Staring at the deep magenta spot on my pregnancy testing stick, my first thought was, ‘Pregnant at 41 is very unlike pregnant at 32.’

Just behind the doctor’s head, about level with her ear, was a tatty little chart of statistical probabilities of Down’s Syndrome births in relation to increasing maternal age. You couldn’t miss it. Mine had gone up to 1 in 42. At first I thought I would cut out all the agonising and go straight to amniocentesis, an invasive diagnostic test offered routinely to mothers over 35. This test diagnoses Down’s Syndrome but has a 1 in 100 risk of miscarriage. Then I heard through friends about Professor Nicolaides at Kings College Hospital, Dulwich, and an ultrasound screening test called Nuchal Translucency or Nuchal Fold. The test is carried out between 11 and 13 weeks from the date of the last menstrual period (LMP). The ultrasound measures at the back of the foetus’s neck, an area that appears as a black stripe down its back.
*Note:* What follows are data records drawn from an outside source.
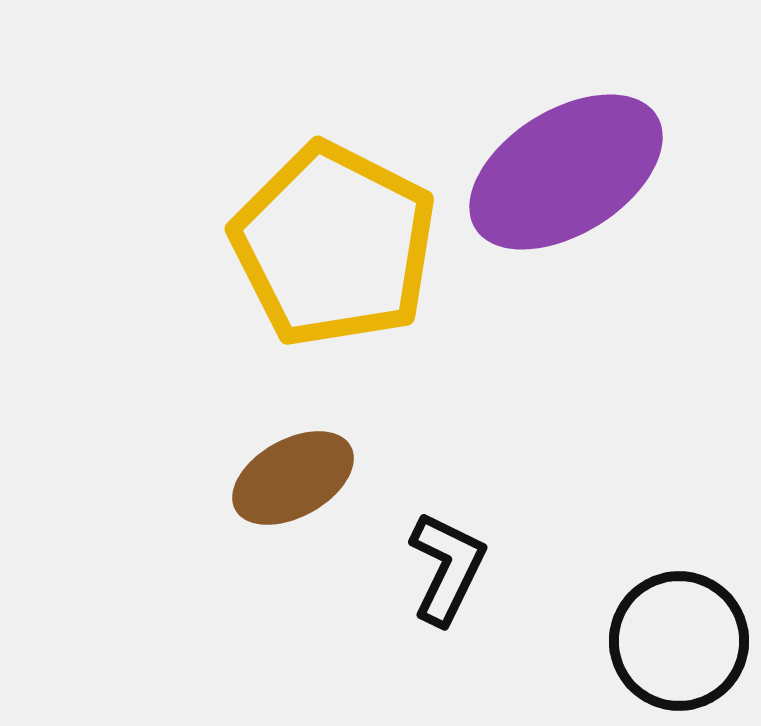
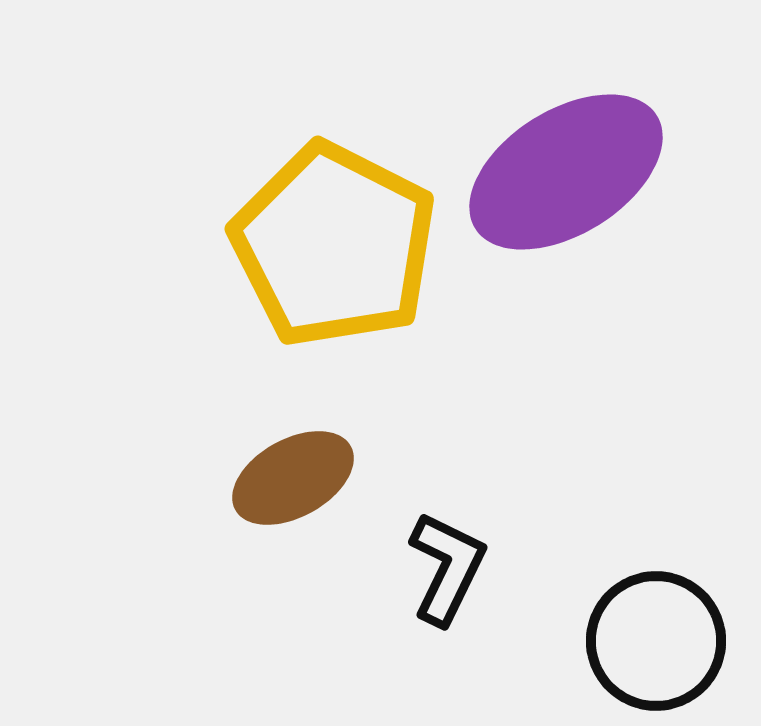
black circle: moved 23 px left
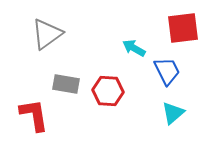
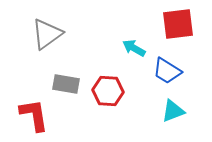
red square: moved 5 px left, 4 px up
blue trapezoid: rotated 148 degrees clockwise
cyan triangle: moved 2 px up; rotated 20 degrees clockwise
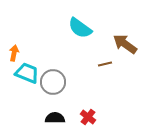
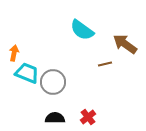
cyan semicircle: moved 2 px right, 2 px down
red cross: rotated 14 degrees clockwise
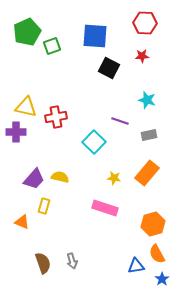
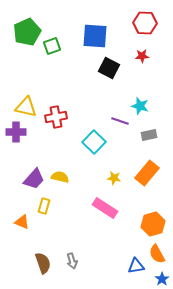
cyan star: moved 7 px left, 6 px down
pink rectangle: rotated 15 degrees clockwise
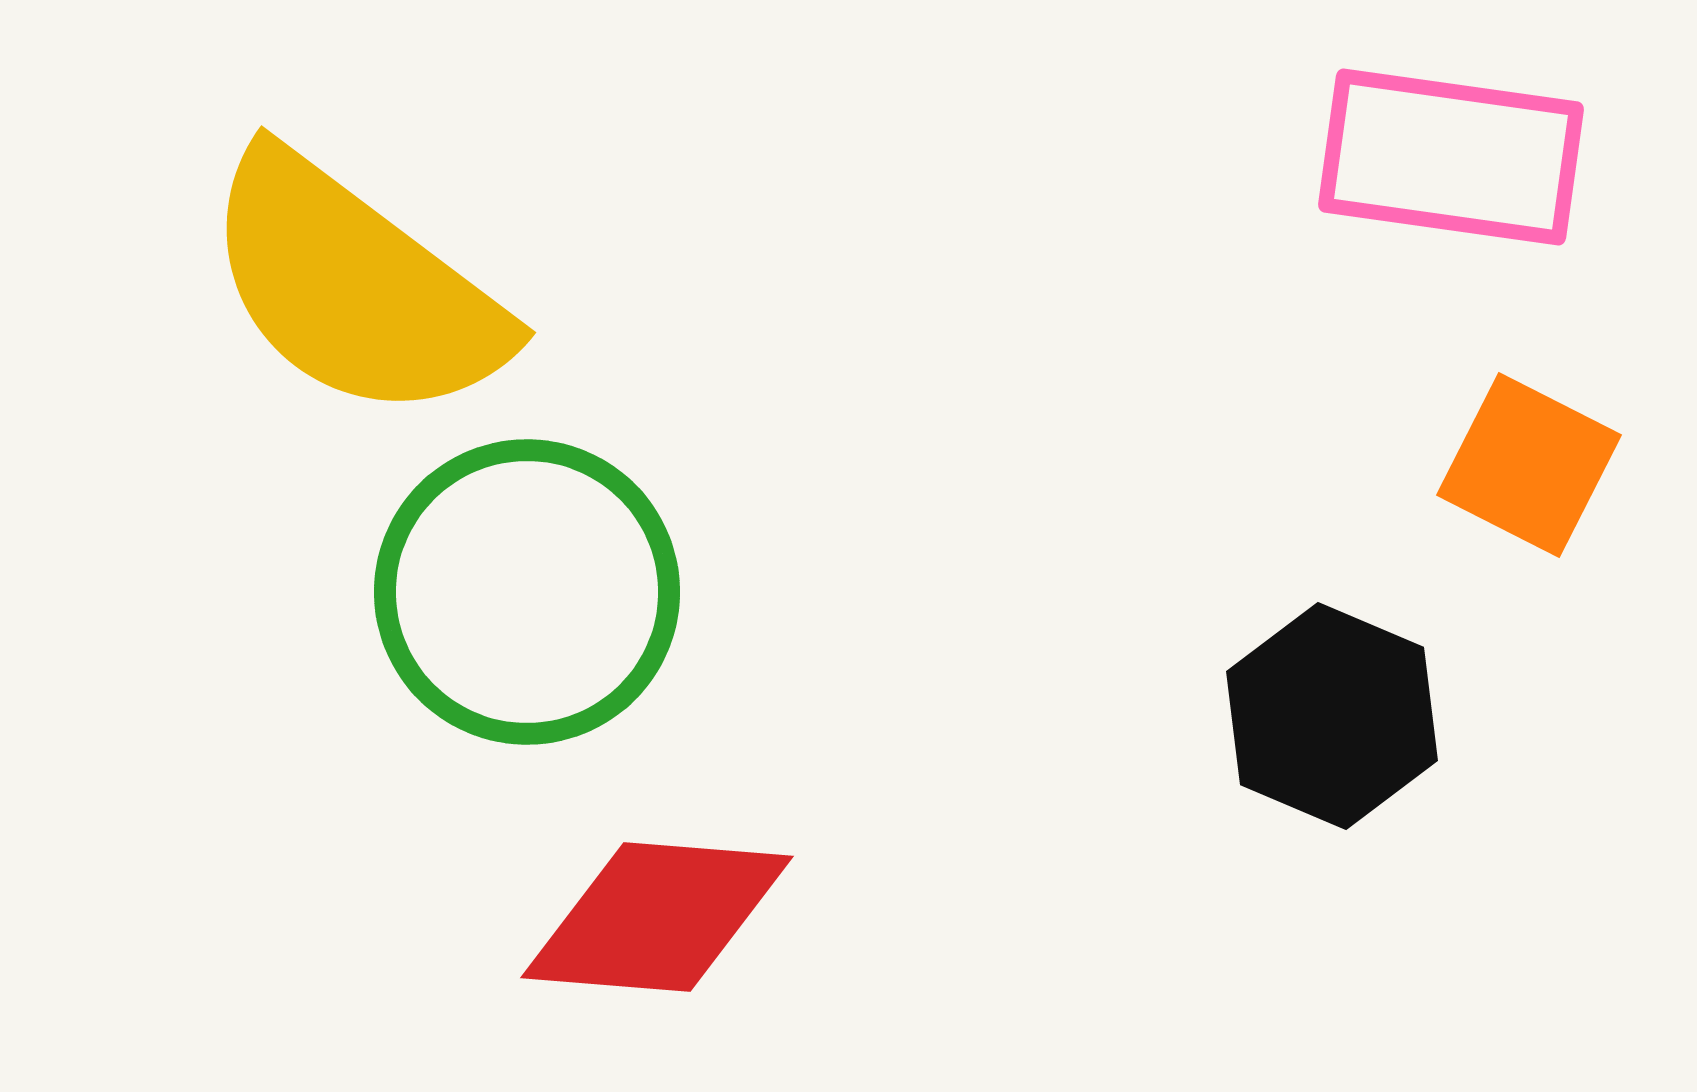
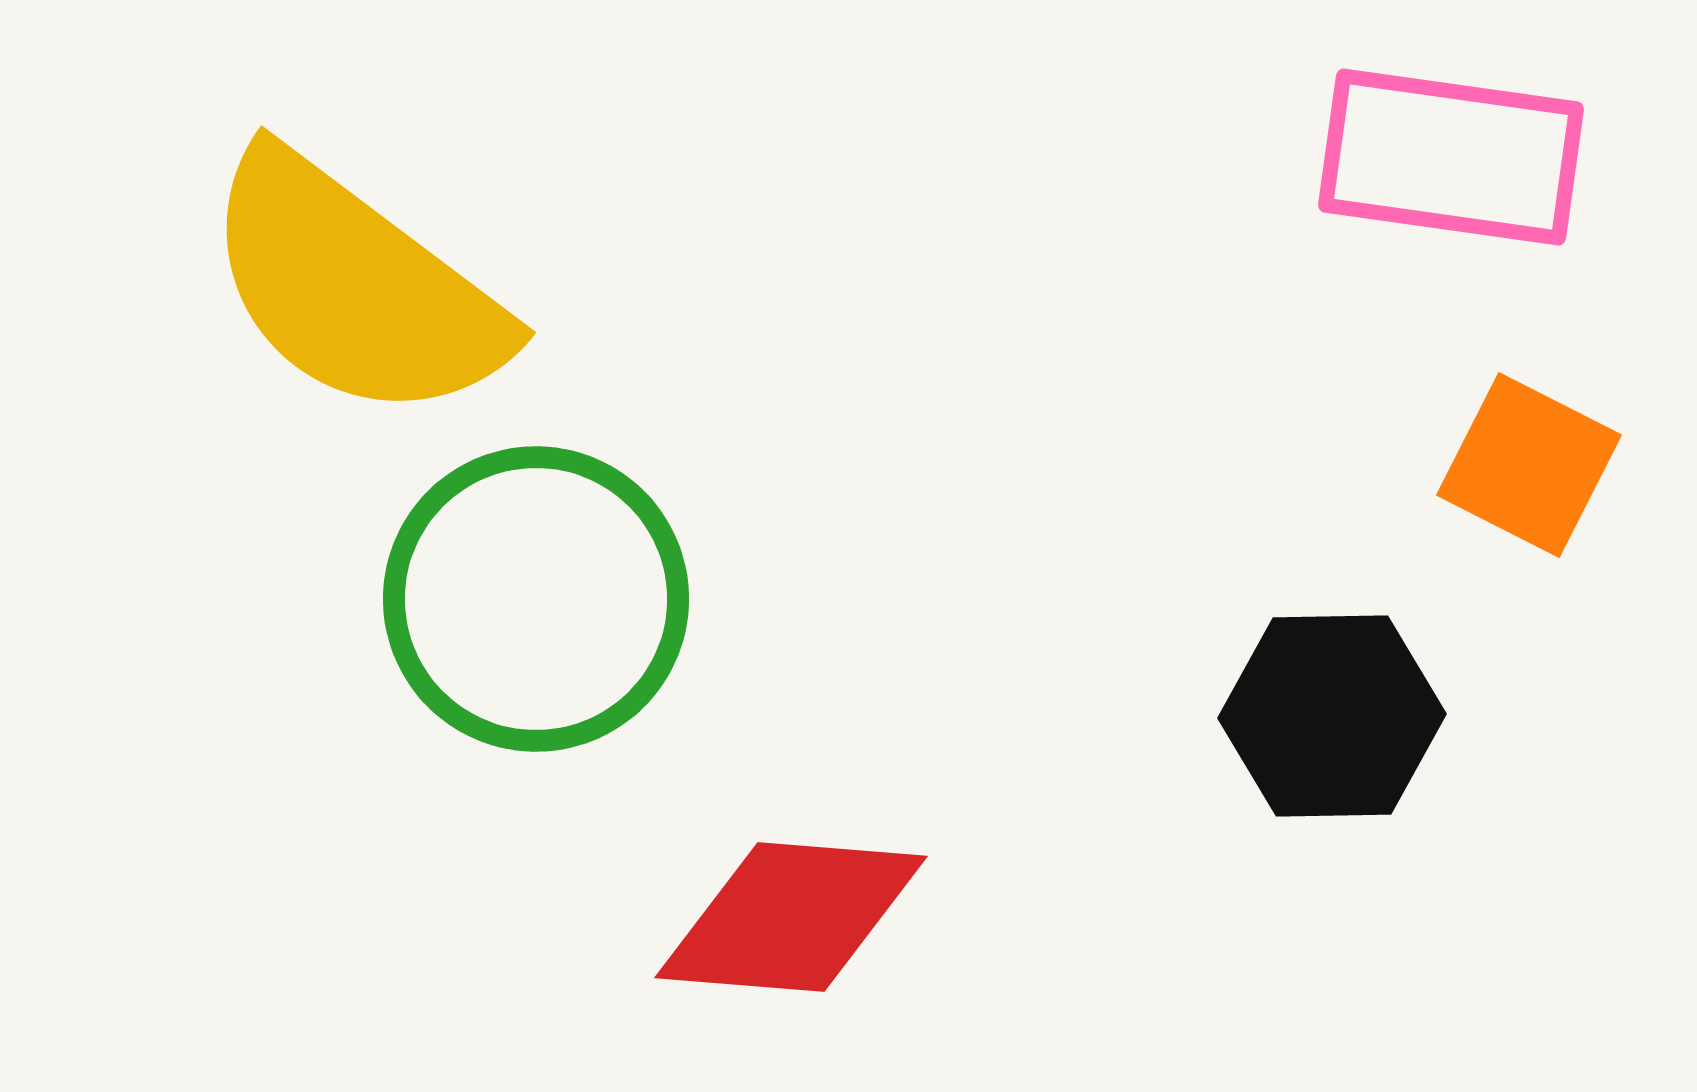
green circle: moved 9 px right, 7 px down
black hexagon: rotated 24 degrees counterclockwise
red diamond: moved 134 px right
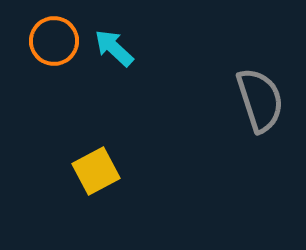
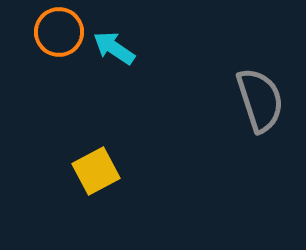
orange circle: moved 5 px right, 9 px up
cyan arrow: rotated 9 degrees counterclockwise
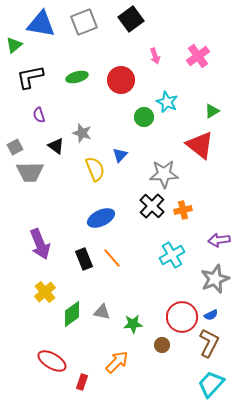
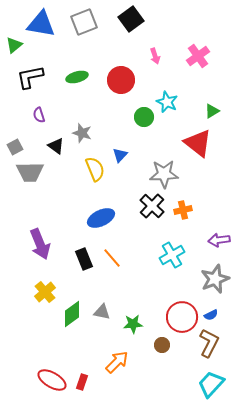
red triangle at (200, 145): moved 2 px left, 2 px up
red ellipse at (52, 361): moved 19 px down
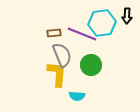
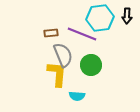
cyan hexagon: moved 2 px left, 5 px up
brown rectangle: moved 3 px left
gray semicircle: moved 1 px right
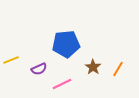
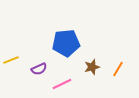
blue pentagon: moved 1 px up
brown star: moved 1 px left; rotated 21 degrees clockwise
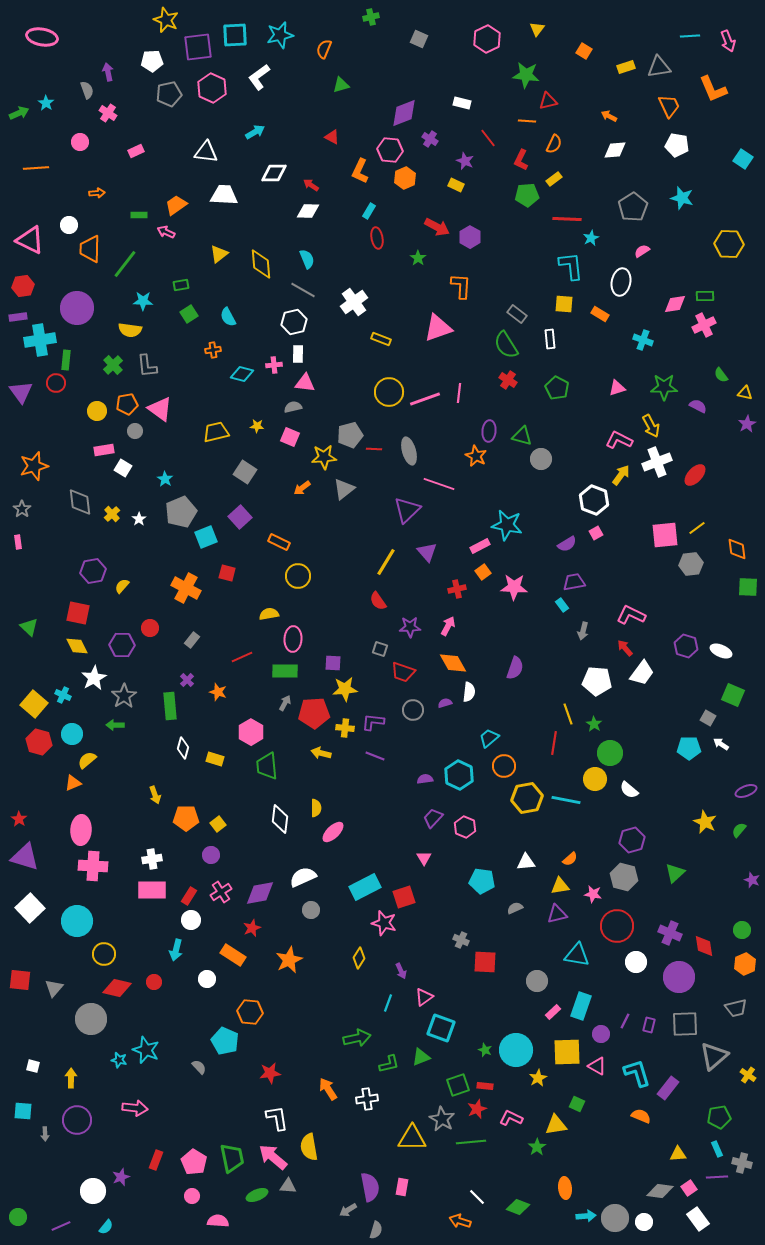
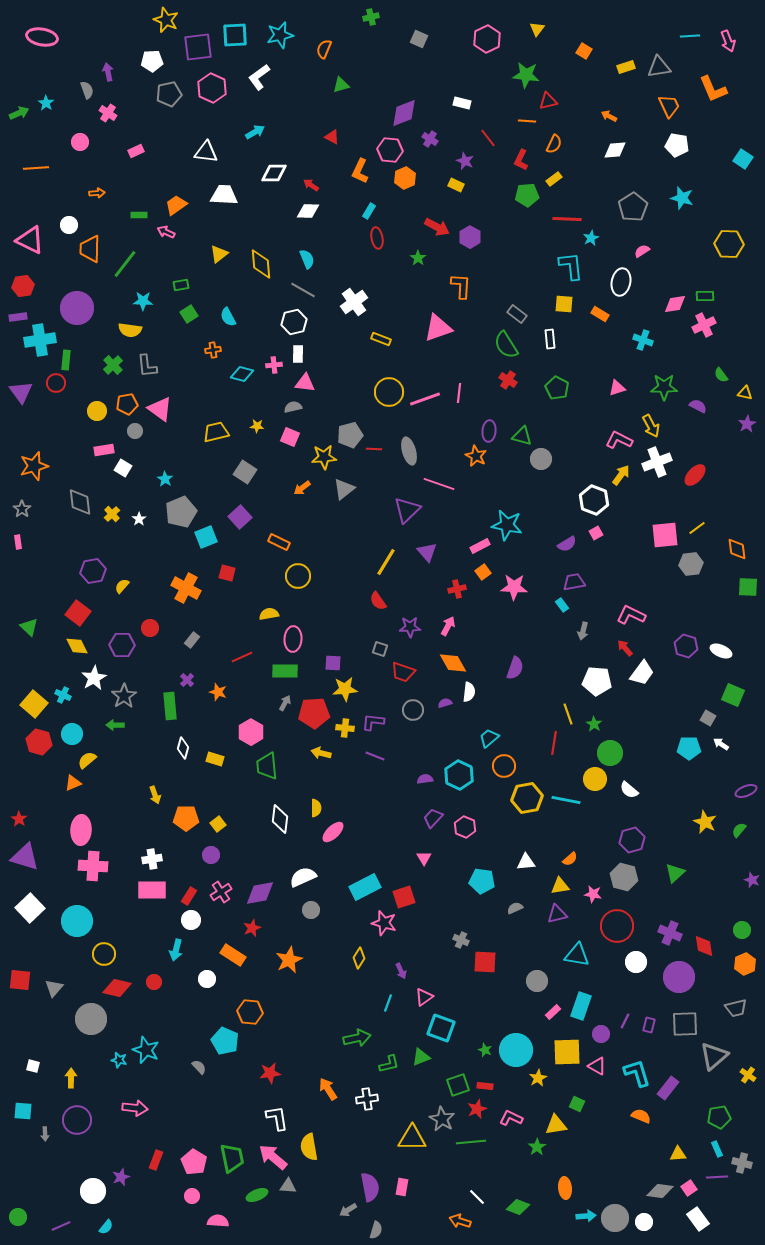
red square at (78, 613): rotated 25 degrees clockwise
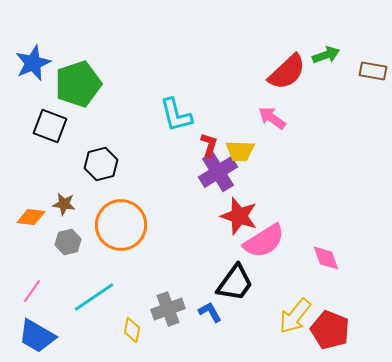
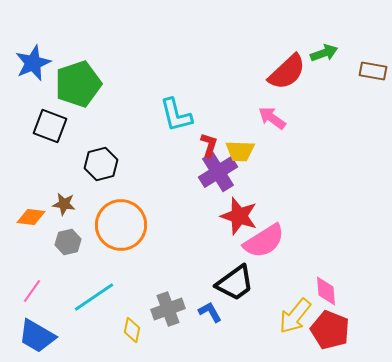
green arrow: moved 2 px left, 2 px up
pink diamond: moved 33 px down; rotated 16 degrees clockwise
black trapezoid: rotated 18 degrees clockwise
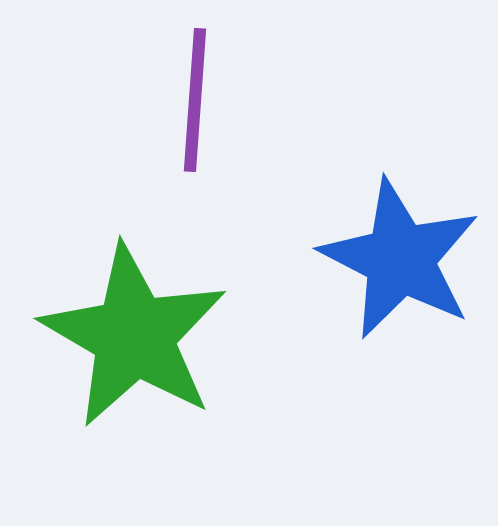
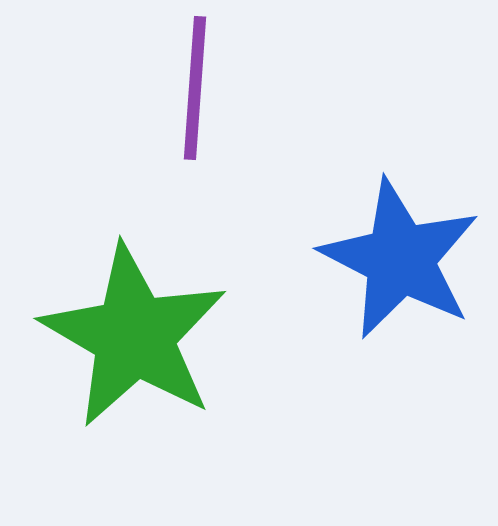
purple line: moved 12 px up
This is strictly a screening test. It gives no concrete answers, only statistics. A combination of measuring the nuchal fold and the mother’s age will give a new statistical probability about the possibility of Down Syndrome or other chromosomal abnormalities. Nicolaides had found that 18% of foetuses with nuchal folds above 3mm had Down’s Syndrome. The risk rose with the thickening of the fold – a measurement of 6mm meant 36 times the base risk. So, the overall risk for Down’s Syndrome at 35 is around 1 in 270. If the foetus has a nuchal fold of 6mm, then its risk becomes 1 in 7.5.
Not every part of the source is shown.